(Dataset entries)
···

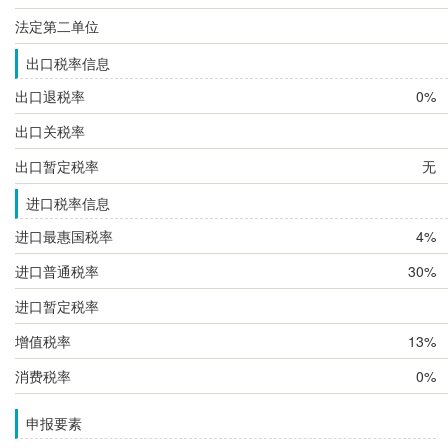
法定第二单位
出口税率信息
出口退税率
0%
出口关税率
出口暂定税率
无
进口税率信息
进口最惠国税率
4%
进口普通税率
30%
进口暂定税率
增值税率
13%
消费税率
0%
申报要素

···

• _Your assignment_
The response should repeat every entry above exactly and include none of the pictures.

• _Written reply_
法定第二单位
出口税率信息
出口退税率
0%
出口关税率
出口暂定税率
无
进口税率信息
进口最惠国税率
4%
进口普通税率
30%
进口暂定税率
增值税率
13%
消费税率
0%
申报要素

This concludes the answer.